EXERCISE OBJECTIVE:
Copy the records below exactly. Include all of them.

EXCERPTED DATA:
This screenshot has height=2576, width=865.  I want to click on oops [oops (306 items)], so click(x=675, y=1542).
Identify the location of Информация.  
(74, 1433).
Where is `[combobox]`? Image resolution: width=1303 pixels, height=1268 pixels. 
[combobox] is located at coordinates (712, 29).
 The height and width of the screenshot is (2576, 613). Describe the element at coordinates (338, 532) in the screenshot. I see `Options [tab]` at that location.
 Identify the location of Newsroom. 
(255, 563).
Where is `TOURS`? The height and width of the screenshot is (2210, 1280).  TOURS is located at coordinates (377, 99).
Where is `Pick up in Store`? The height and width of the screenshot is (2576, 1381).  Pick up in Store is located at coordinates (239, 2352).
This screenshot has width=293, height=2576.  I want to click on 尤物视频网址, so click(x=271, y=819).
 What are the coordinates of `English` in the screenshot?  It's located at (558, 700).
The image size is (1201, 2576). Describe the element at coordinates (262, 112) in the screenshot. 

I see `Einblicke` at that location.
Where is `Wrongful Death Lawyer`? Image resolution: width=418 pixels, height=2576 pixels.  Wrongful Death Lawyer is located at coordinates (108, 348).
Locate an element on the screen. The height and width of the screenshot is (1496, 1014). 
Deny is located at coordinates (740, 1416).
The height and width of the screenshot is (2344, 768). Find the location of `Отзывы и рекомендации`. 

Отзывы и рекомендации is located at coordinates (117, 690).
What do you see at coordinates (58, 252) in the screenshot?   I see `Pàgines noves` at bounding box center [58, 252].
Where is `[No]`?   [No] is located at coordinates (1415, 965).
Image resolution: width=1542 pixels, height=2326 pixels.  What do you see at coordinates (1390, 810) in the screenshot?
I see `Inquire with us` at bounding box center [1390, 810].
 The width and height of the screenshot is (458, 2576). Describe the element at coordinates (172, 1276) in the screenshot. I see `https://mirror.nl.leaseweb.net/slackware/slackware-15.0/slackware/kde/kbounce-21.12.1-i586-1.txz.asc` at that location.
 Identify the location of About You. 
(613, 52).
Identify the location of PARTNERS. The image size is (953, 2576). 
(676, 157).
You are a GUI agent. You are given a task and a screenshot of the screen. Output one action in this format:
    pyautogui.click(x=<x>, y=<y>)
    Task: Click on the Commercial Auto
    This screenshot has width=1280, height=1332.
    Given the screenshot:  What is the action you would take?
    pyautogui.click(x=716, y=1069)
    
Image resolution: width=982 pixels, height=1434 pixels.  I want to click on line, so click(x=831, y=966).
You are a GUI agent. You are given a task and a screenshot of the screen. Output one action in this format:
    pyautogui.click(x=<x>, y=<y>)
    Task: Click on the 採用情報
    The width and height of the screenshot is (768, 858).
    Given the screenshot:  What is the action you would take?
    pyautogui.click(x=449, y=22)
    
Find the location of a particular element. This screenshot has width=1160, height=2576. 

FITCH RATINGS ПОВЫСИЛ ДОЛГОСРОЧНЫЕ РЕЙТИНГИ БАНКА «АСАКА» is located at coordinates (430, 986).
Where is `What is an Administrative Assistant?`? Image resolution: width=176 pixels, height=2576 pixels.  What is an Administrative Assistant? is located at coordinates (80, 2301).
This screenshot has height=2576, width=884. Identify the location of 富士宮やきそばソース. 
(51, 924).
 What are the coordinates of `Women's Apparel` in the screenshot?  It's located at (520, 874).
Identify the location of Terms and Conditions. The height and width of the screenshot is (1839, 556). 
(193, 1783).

SOLUTION FOR THIS TASK:
This screenshot has height=2576, width=865.  I want to click on oops [oops (306 items)], so click(x=675, y=1542).
Identify the location of Информация.  
(74, 1433).
Where is `[combobox]`? Image resolution: width=1303 pixels, height=1268 pixels. 
[combobox] is located at coordinates (712, 29).
 The height and width of the screenshot is (2576, 613). Describe the element at coordinates (338, 532) in the screenshot. I see `Options [tab]` at that location.
 Identify the location of Newsroom. 
(255, 563).
Where is `TOURS`? The height and width of the screenshot is (2210, 1280).  TOURS is located at coordinates (377, 99).
Where is `Pick up in Store`? The height and width of the screenshot is (2576, 1381).  Pick up in Store is located at coordinates (239, 2352).
This screenshot has width=293, height=2576.  I want to click on 尤物视频网址, so click(x=271, y=819).
 What are the coordinates of `English` in the screenshot?  It's located at (558, 700).
The image size is (1201, 2576). Describe the element at coordinates (262, 112) in the screenshot. 

I see `Einblicke` at that location.
Where is `Wrongful Death Lawyer`? Image resolution: width=418 pixels, height=2576 pixels.  Wrongful Death Lawyer is located at coordinates (108, 348).
Locate an element on the screen. The height and width of the screenshot is (1496, 1014). 
Deny is located at coordinates (740, 1416).
The height and width of the screenshot is (2344, 768). Find the location of `Отзывы и рекомендации`. 

Отзывы и рекомендации is located at coordinates (117, 690).
What do you see at coordinates (58, 252) in the screenshot?   I see `Pàgines noves` at bounding box center [58, 252].
Where is `[No]`?   [No] is located at coordinates (1415, 965).
Image resolution: width=1542 pixels, height=2326 pixels.  What do you see at coordinates (1390, 810) in the screenshot?
I see `Inquire with us` at bounding box center [1390, 810].
 The width and height of the screenshot is (458, 2576). Describe the element at coordinates (172, 1276) in the screenshot. I see `https://mirror.nl.leaseweb.net/slackware/slackware-15.0/slackware/kde/kbounce-21.12.1-i586-1.txz.asc` at that location.
 Identify the location of About You. 
(613, 52).
Identify the location of PARTNERS. The image size is (953, 2576). 
(676, 157).
You are a GUI agent. You are given a task and a screenshot of the screen. Output one action in this format:
    pyautogui.click(x=<x>, y=<y>)
    Task: Click on the Commercial Auto
    This screenshot has width=1280, height=1332.
    Given the screenshot:  What is the action you would take?
    pyautogui.click(x=716, y=1069)
    
Image resolution: width=982 pixels, height=1434 pixels.  I want to click on line, so click(x=831, y=966).
You are a GUI agent. You are given a task and a screenshot of the screen. Output one action in this format:
    pyautogui.click(x=<x>, y=<y>)
    Task: Click on the 採用情報
    The width and height of the screenshot is (768, 858).
    Given the screenshot:  What is the action you would take?
    pyautogui.click(x=449, y=22)
    
Find the location of a particular element. This screenshot has width=1160, height=2576. 

FITCH RATINGS ПОВЫСИЛ ДОЛГОСРОЧНЫЕ РЕЙТИНГИ БАНКА «АСАКА» is located at coordinates (430, 986).
Where is `What is an Administrative Assistant?`? Image resolution: width=176 pixels, height=2576 pixels.  What is an Administrative Assistant? is located at coordinates (80, 2301).
This screenshot has height=2576, width=884. Identify the location of 富士宮やきそばソース. 
(51, 924).
 What are the coordinates of `Women's Apparel` in the screenshot?  It's located at (520, 874).
Identify the location of Terms and Conditions. The height and width of the screenshot is (1839, 556). 
(193, 1783).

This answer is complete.